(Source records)
------------------------------------------------------------------------
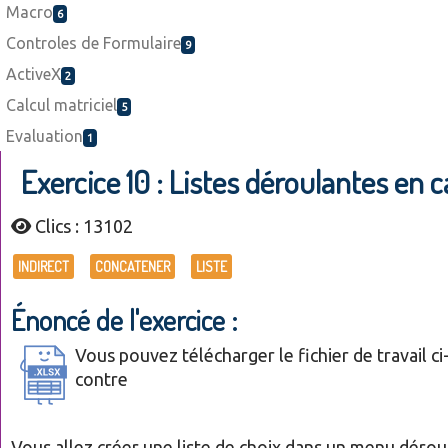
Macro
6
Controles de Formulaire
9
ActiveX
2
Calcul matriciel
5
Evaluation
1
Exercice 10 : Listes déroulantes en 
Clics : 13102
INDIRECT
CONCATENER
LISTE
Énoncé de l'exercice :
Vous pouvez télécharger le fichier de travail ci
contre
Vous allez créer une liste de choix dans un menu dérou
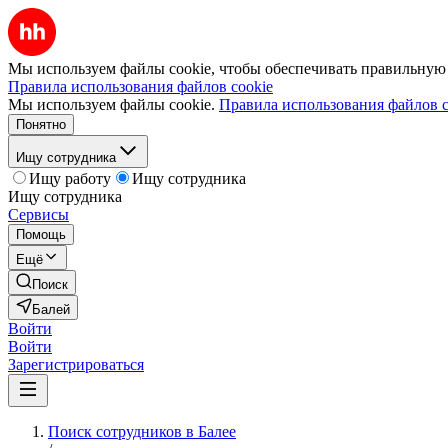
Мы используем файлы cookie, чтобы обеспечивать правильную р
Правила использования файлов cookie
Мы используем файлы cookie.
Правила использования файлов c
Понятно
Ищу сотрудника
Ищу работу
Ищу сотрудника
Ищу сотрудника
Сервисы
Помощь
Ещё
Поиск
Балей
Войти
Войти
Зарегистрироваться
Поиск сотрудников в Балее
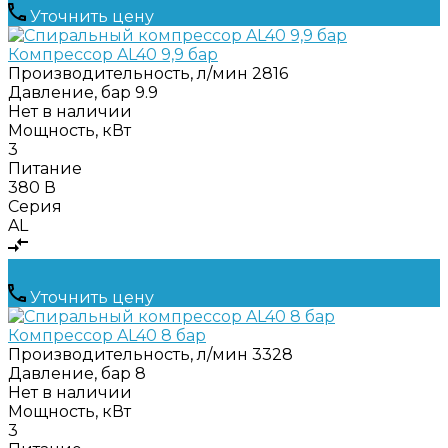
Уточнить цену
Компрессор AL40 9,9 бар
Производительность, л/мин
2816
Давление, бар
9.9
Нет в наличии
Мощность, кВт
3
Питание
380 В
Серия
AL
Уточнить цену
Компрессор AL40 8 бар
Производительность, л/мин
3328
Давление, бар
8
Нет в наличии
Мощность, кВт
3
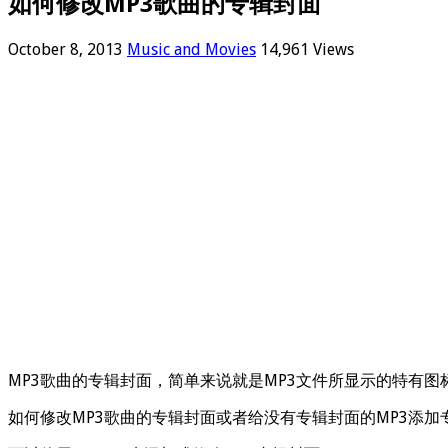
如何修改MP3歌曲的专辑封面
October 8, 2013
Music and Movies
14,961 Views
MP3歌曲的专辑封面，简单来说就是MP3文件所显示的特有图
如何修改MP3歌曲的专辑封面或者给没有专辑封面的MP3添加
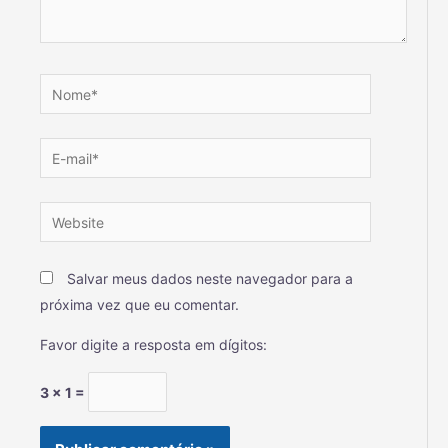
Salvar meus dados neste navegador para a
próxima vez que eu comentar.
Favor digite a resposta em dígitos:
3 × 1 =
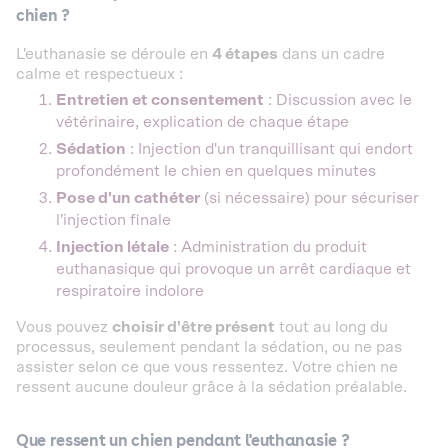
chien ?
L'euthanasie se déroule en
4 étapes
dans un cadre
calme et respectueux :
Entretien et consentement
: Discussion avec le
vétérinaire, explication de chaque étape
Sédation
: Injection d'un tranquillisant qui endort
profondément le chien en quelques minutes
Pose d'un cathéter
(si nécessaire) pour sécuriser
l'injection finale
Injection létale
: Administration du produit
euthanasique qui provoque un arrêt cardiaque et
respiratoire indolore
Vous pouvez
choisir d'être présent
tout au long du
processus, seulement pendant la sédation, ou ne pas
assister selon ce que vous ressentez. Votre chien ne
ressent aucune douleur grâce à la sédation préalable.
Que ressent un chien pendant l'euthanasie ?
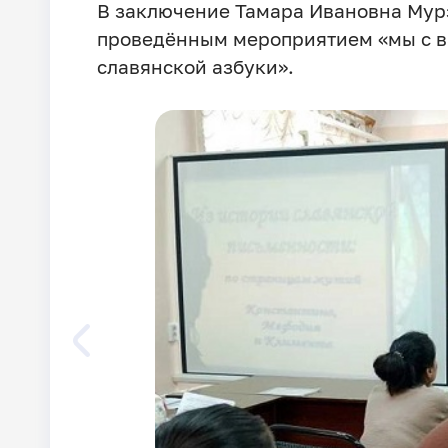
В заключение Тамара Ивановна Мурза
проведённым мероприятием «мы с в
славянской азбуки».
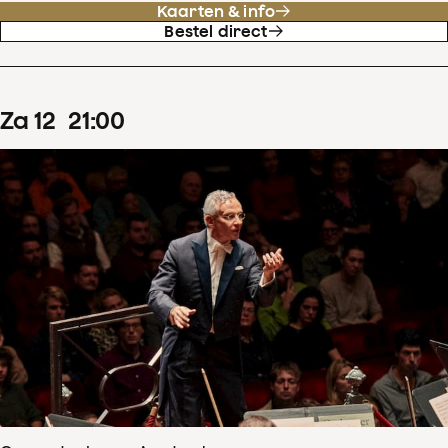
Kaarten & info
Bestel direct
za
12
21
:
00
------------------------------------------------------------------------
The result should be every line that contains "Правила", copied from the entries.

* [ANSWER]:
Правила использования файлов cookie
Правила использования файлов c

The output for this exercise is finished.